◆ WHAT IS EXPECTED ◆
Report every line of the data where the string "passion" appears.

Records from a data collection:
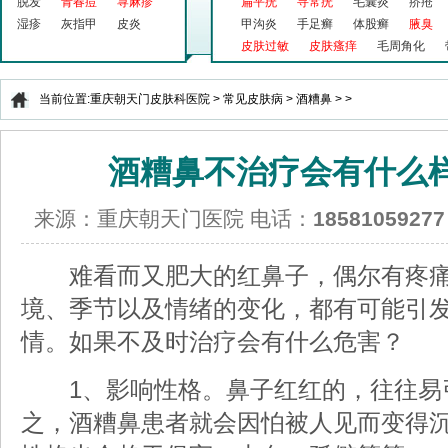
脱发
青春痘
荨麻疹
扁平疣
寻常疣
毛囊炎
疥疮
湿疹
灰指甲
皮炎
甲沟炎
手足癣
体股癣
腋臭
皮肤过敏
皮肤瘙痒
毛周角化
当前位置:
重庆朝天门皮肤科医院
>
常见皮肤病
>
酒糟鼻
> >
酒糟鼻不治疗会有什么
来源：重庆朝天门医院 电话：
18581059277
难看而又肥大的红鼻子，偶尔有疼痛
境、季节以及情绪的变化，都有可能引
情。如果不及时治疗会有什么危害？
1、影响性格。鼻子红红的，往往易
之，酒糟鼻患者就会因怕被人见而变得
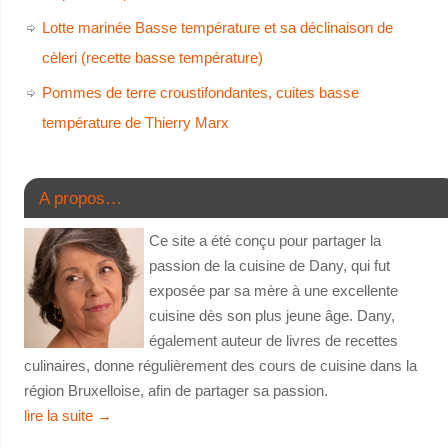
Lotte marinée Basse température et sa déclinaison de
cèleri (recette basse température)
Pommes de terre croustifondantes, cuites basse
température de Thierry Marx
A propos…
Ce site a été conçu pour partager la
passion de la cuisine de Dany, qui fut
exposée par sa mère à une excellente
cuisine dès son plus jeune âge. Dany,
également auteur de livres de recettes
culinaires, donne régulièrement des cours de cuisine dans la
région Bruxelloise, afin de partager sa passion.
lire la suite
→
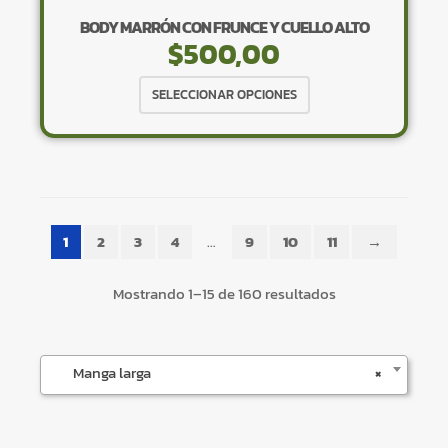
BODY MARRÓN CON FRUNCE Y CUELLO ALTO
$
500,00
Este
SELECCIONAR OPCIONES
producto
tiene
×
múltiples
variantes.
Las
opciones
1
2
3
4
…
9
10
11
→
se
pueden
Tu carrito está vacío.
Mostrando 1–15 de 160 resultados
elegir
Agregá un producto y aparecerá acá
en
automáticamente.
la
Manga larga
×
página
de
producto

◆ TASK SOLUTION ◆
passion de la cuisine de Dany, qui fut
région Bruxelloise, afin de partager sa passion.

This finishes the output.